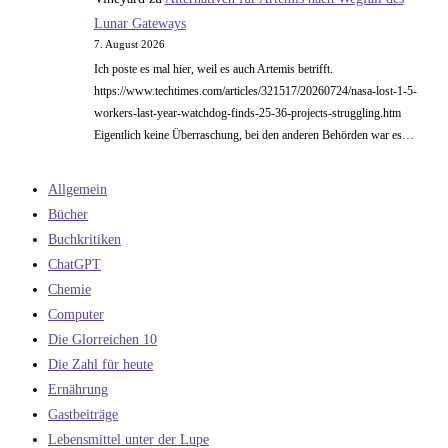
Lunar Gateways
7. August 2026
Ich poste es mal hier, weil es auch Artemis betrifft.
https://www.techtimes.com/articles/321517/20260724/nasa-lost-1-5-
workers-last-year-watchdog-finds-25-36-projects-struggling.htm
Eigentlich keine Überraschung, bei den anderen Behörden war es…
Allgemein
Bücher
Buchkritiken
ChatGPT
Chemie
Computer
Die Glorreichen 10
Die Zahl für heute
Ernährung
Gastbeiträge
Lebensmittel unter der Lupe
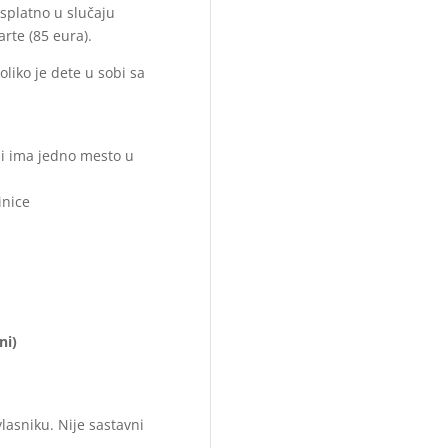
splatno u slučaju
rte (85 eura).
liko je dete u sobi sa
 i ima jedno mesto u
inice
ni)
lasniku. Nije sastavni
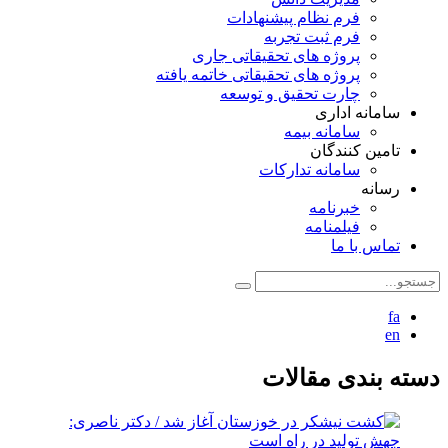
فرم نظام پیشنهادات
فرم ثبت تجربه
پروژه های تحقیقاتی جاری
پروژه های تحقیقاتی خاتمه یافته
چارت تحقیق و توسعه
سامانه اداری
سامانه بیمه
تامین کنندگان
سامانه تدارکات
رسانه
خبرنامه
فیلمنامه
تماس با ما
fa
en
دسته بندی مقالات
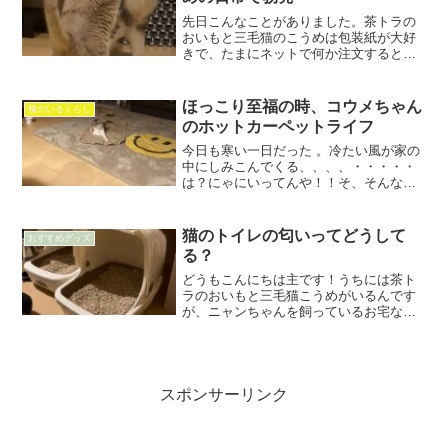
先日こんなことがありました。茶トラの
おいもと三毛猫のこうめは包装紙が大好
きで、たまにネットで何か注文すると、
段ボールの中に入っている包装紙に興奮
します。この包装紙を広げてあげると、2
匹とも包装紙の上でくつろいでいます。
ほっこり至福の時、コウメちゃん
猫のいるくらし
何がそんなに魅力的なの...
のホットカーペットライフ
今日も寒い一日だった 。冷たい風が家の
中にしみこんでくる、、、、・・・・・
は？にゃにいってんや！！そ、そんな
中、コウメちゃんはホットカーペットの
上で至福の時を過ごしていた。三毛猫の
コウメちゃんは、ツンデレデレの猫ちゃ
猫のトイレの匂いってどうして
おすすめグッズ
ん。普段はちょっとしたワ...
る？
どうもこんにちは主です！うちには茶ト
ラのおいもと三毛猫こうめがいるんです
が、ニャンちゃんを飼っているお宅なら
わかると思うのですが皆さんのお家の猫
のトイレってどうしてるのかなと思い？
いろいろ置く場所は人それぞれ違うと思
いますですが、ニャンのう...
スポンサーリンク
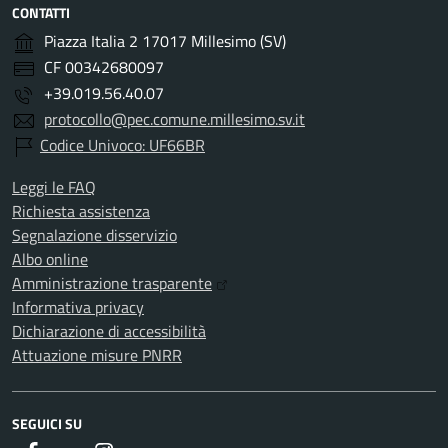
CONTATTI
Piazza Italia 2 17017 Millesimo (SV)
CF 00342680097
+39.019.56.40.07
protocollo@pec.comune.millesimo.sv.it
Codice Univoco: UF66BR
Leggi le FAQ
Richiesta assistenza
Segnalazione disservizio
Albo online
Amministrazione trasparente
Informativa privacy
Dichiarazione di accessibilità
Attuazione misure PNRR
SEGUICI SU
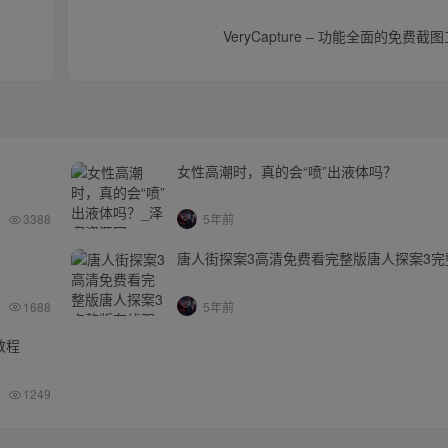
VeryCapture – 功能全面的免费截图
女性高潮时，真的会“喷”出液体吗？
3388
5年前
唐人街探案3高清免费看完整版唐人探案3完
1688
5年前
教程
1249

▶ _DIRECTIONS FOR THIS TASK_: Each entry above should be written out again exactly, without its pictures.

▶ _EXERCISE RESULT_:
Lunar Gateways
7. August 2026
Ich poste es mal hier, weil es auch Artemis betrifft.
https://www.techtimes.com/articles/321517/20260724/nasa-lost-1-5-
workers-last-year-watchdog-finds-25-36-projects-struggling.htm
Eigentlich keine Überraschung, bei den anderen Behörden war es…
Allgemein
Bücher
Buchkritiken
ChatGPT
Chemie
Computer
Die Glorreichen 10
Die Zahl für heute
Ernährung
Gastbeiträge
Lebensmittel unter der Lupe
splatno u slučaju
rte (85 eura).
liko je dete u sobi sa
 i ima jedno mesto u
inice
ni)
lasniku. Nije sastavni
فرم نظام پیشنهادات
فرم ثبت تجربه
پروژه های تحقیقاتی جاری
پروژه های تحقیقاتی خاتمه یافته
چارت تحقیق و توسعه
سامانه اداری
سامانه بیمه
تامین کنندگان
سامانه تدارکات
رسانه
خبرنامه
فیلمنامه
تماس با ما
fa
en
دسته بندی مقالات
先日こんなことがありました。茶トラの
おいもと三毛猫のこうめは包装紙が大好
きで、たまにネットで何か注文すると、
段ボールの中に入っている包装紙に興奮
します。この包装紙を広げてあげると、2
匹とも包装紙の上でくつろいでいます。
ほっこり至福の時、コウメちゃん
猫のいるくらし
何がそんなに魅力的なの...
のホットカーペットライフ
今日も寒い一日だった 。冷たい風が家の
中にしみこんでくる、、、、・・・・・
は？にゃにいってんや！！そ、そんな
中、コウメちゃんはホットカーペットの
上で至福の時を過ごしていた。三毛猫の
コウメちゃんは、ツンデレデレの猫ちゃ
猫のトイレの匂いってどうして
おすすめグッズ
ん。普段はちょっとしたワ...
る？
どうもこんにちは主です！うちには茶ト
ラのおいもと三毛猫こうめがいるんです
が、ニャンちゃんを飼っているお宅なら
わかると思うのですが皆さんのお家の猫
のトイレってどうしてるのかなと思い？
いろいろ置く場所は人それぞれ違うと思
いますですが、ニャンのう...
スポンサーリンク
CONTATTI
Piazza Italia 2 17017 Millesimo (SV)
CF 00342680097
+39.019.56.40.07
protocollo@pec.comune.millesimo.sv.it
Codice Univoco: UF66BR
Leggi le FAQ
Richiesta assistenza
Segnalazione disservizio
Albo online
Amministrazione trasparente
Informativa privacy
Dichiarazione di accessibilità
Attuazione misure PNRR
SEGUICI SU
VeryCapture – 功能全面的免费截图
女性高潮时，真的会“喷”出液体吗？
3388
5年前
唐人街探案3高清免费看完整版唐人探案3完
1688
5年前
教程
1249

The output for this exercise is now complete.